▸ To do
Below this line are records; write out exactly the lines from the one containing "टिप्पणी दिनुहोस्" through the one containing "AeM-Gate.pdf", with the pictures left out.

▸ Data for review
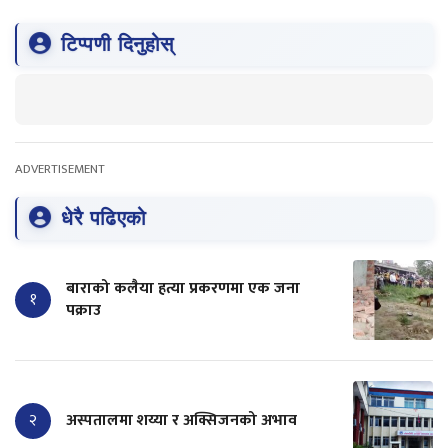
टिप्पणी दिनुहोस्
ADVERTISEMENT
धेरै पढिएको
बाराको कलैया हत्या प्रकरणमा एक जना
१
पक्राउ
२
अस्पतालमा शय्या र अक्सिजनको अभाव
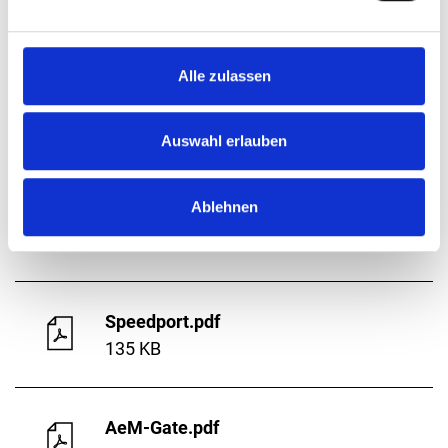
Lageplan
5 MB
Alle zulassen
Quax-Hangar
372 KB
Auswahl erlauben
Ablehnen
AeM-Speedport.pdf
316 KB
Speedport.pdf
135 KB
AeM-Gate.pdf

...

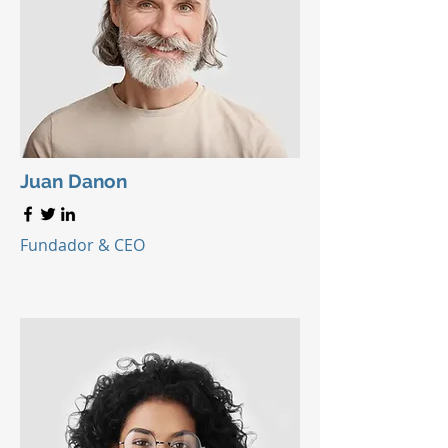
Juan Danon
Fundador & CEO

==

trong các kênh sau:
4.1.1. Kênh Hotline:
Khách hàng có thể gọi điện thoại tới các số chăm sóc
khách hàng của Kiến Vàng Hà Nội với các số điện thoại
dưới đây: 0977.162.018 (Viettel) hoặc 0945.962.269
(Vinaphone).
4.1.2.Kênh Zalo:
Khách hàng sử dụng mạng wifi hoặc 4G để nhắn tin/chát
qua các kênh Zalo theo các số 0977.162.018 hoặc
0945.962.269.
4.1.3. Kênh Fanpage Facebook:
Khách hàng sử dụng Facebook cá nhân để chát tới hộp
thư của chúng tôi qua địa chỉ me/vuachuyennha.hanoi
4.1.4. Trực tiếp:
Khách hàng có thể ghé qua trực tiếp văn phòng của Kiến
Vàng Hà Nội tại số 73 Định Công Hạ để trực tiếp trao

▸ Reply
टिप्पणी दिनुहोस्
ADVERTISEMENT
धेरै पढिएको
बाराको कलैया हत्या प्रकरणमा एक जना
१
पक्राउ
२
अस्पतालमा शय्या र अक्सिजनको अभाव
Lageplan
5 MB
Alle zulassen
Quax-Hangar
372 KB
Auswahl erlauben
Ablehnen
AeM-Speedport.pdf
316 KB
Speedport.pdf
135 KB
AeM-Gate.pdf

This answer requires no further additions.